I read with interest the article, "Specialty mags on the rise" in your April 10 issue.
For the benefit of your readers, I should clarify that the writer of the article did not contact me for comment about PMB 2000 readership data.
Thus, the statement that "a slight rise in overall readership…has come almost exclusively in the area of specialty titles at the expense of some old stalwarts" is not attributable to me. The statement is also non-defendable from the data as they appear.
A syndicated readership study such as PMB may show increases and decreases in individual title readership from year to year – some may be statistically significant; others not so. Year-on-year changes also often fail to conform to any long-term pattern. Even more important, however, it is impossible in a study such as PMB to attribute a gain by any one publication to a loss by another publication or publications – and vice versa. Two individual readership measurements – even from the same study – cannot, and should not, be linked in this way.
I should also point out that some of the titles mentioned in the article as having sustained decreases did in fact experience only the most marginal of declines, and one actually saw a marginal rise in its readership (declines and increases which no trained researcher would treat as statistically significant). Other titles quoted as having seen decreases are undergoing substantial changes in a mix of distribution/circulation/content, which make analysis of their total, "global" readership somewhat superficial, at best. Finally, perhaps the most glaring error is that Profit magazine – cited as having lower readership in PMB 2000 – in fact saw a significant increase in its readership!

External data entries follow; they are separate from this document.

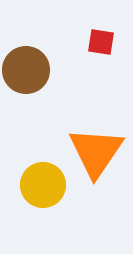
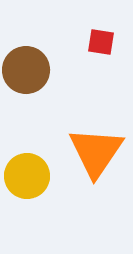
yellow circle: moved 16 px left, 9 px up
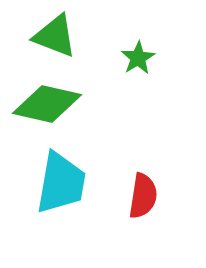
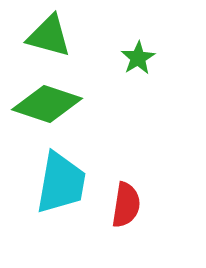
green triangle: moved 6 px left; rotated 6 degrees counterclockwise
green diamond: rotated 6 degrees clockwise
red semicircle: moved 17 px left, 9 px down
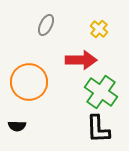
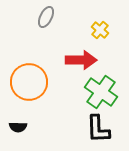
gray ellipse: moved 8 px up
yellow cross: moved 1 px right, 1 px down
black semicircle: moved 1 px right, 1 px down
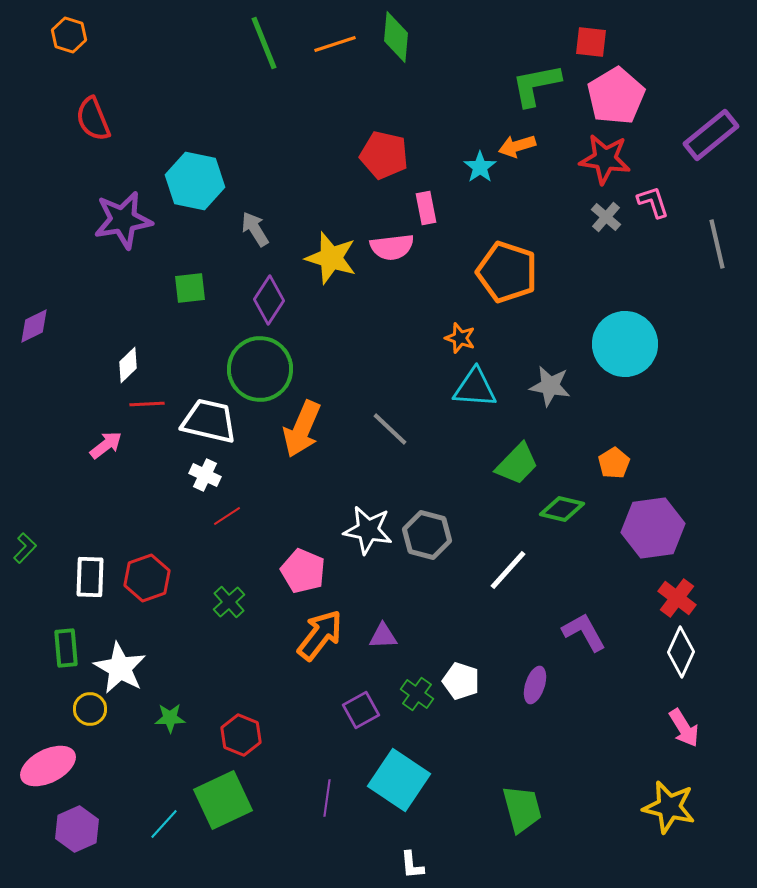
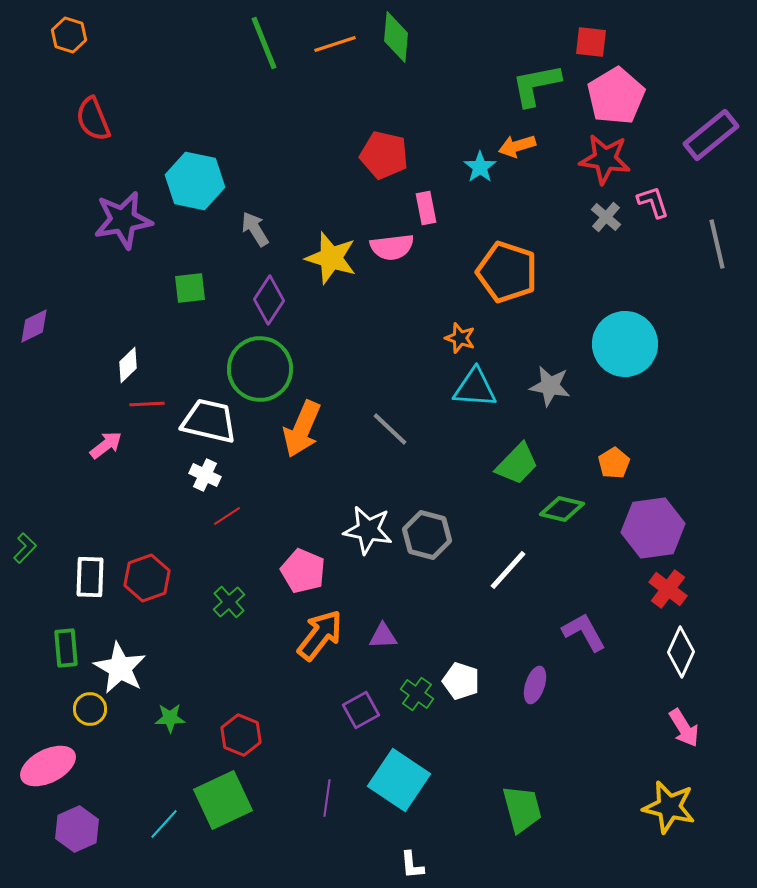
red cross at (677, 598): moved 9 px left, 9 px up
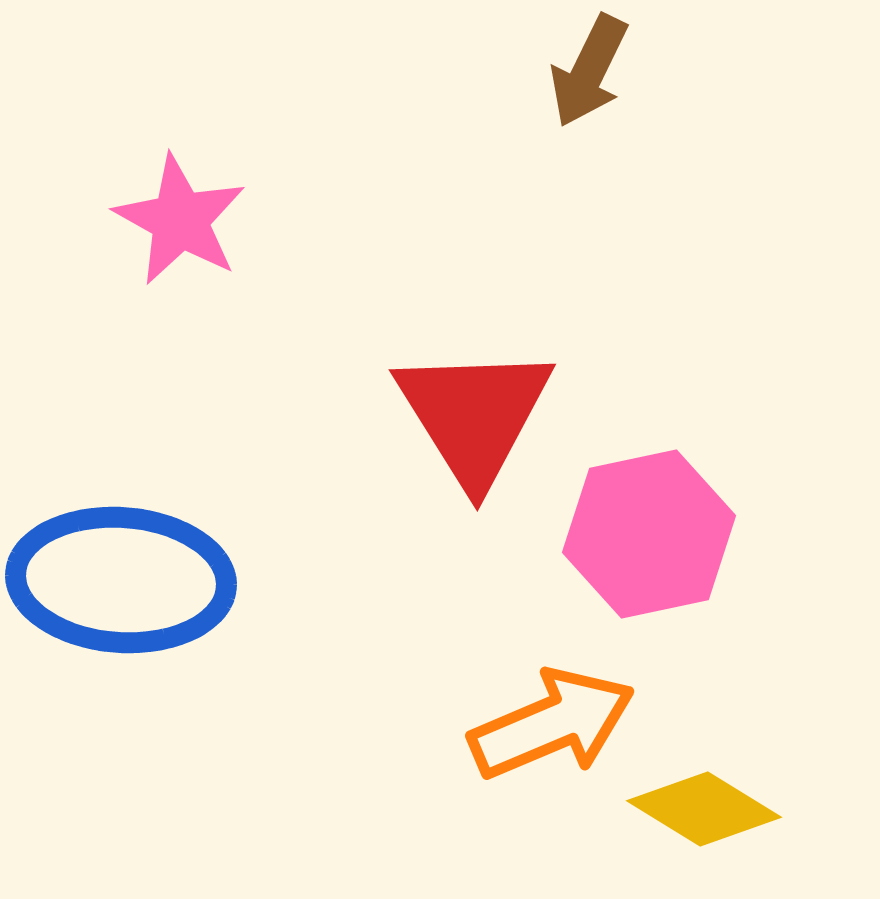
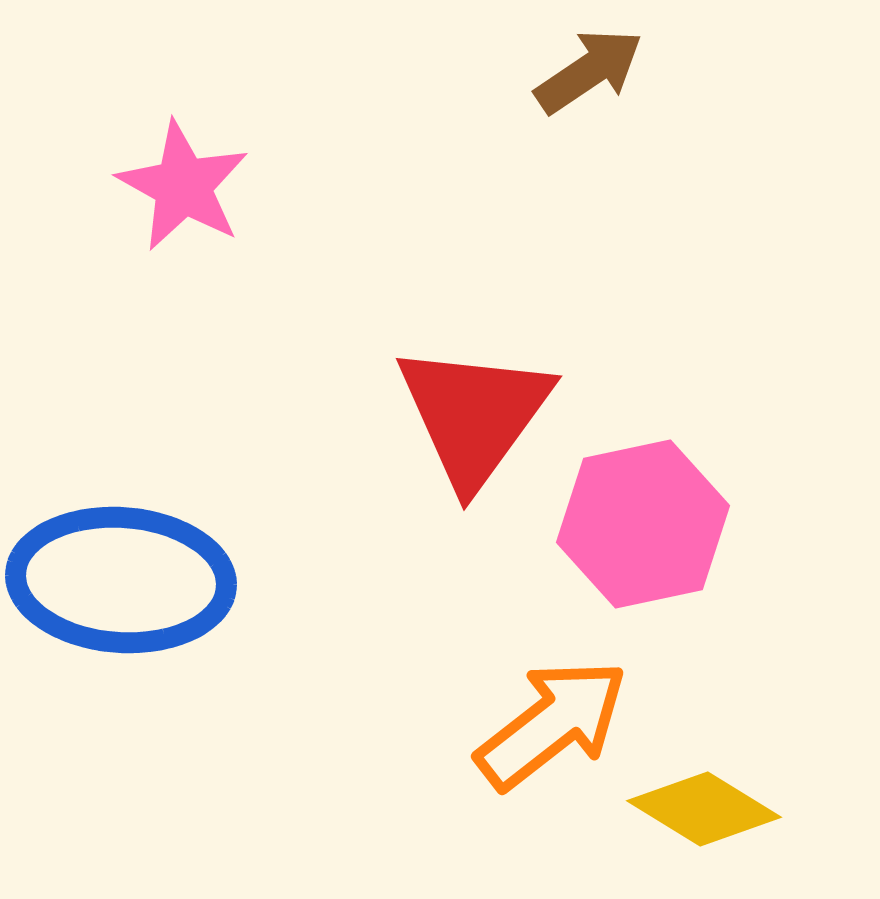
brown arrow: rotated 150 degrees counterclockwise
pink star: moved 3 px right, 34 px up
red triangle: rotated 8 degrees clockwise
pink hexagon: moved 6 px left, 10 px up
orange arrow: rotated 15 degrees counterclockwise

As well as the above sins of commission, the article also contains at least one sin of omission in that it disregards some significant PMB 2000 increases in French-language publications. I must confess I’m not sure what exactly constitutes a "specialty mag" (by one definition, all magazines might be considered "specialty"), but some of those French-language title increases may well not fall into such a category.

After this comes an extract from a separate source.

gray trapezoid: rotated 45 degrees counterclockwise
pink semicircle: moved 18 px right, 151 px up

PMB would have been pleased to provide these, and other, insights for your readers if invited to do so.
Steve Ferley
President
PMB Print Measurement
Bureau
Toronto, Ont.
Ed: For the record, Strategy’s writer did, in fact, contact Steve Ferley for the above-noted article and was provided with comment and background PMB information by him. That said, however, the article did wrongly state that the overall readership of Profit and Flare magazines was down in PMB 2000 over the previous year, when in fact the opposite was true. For that, Strategy apologizes unreservedly.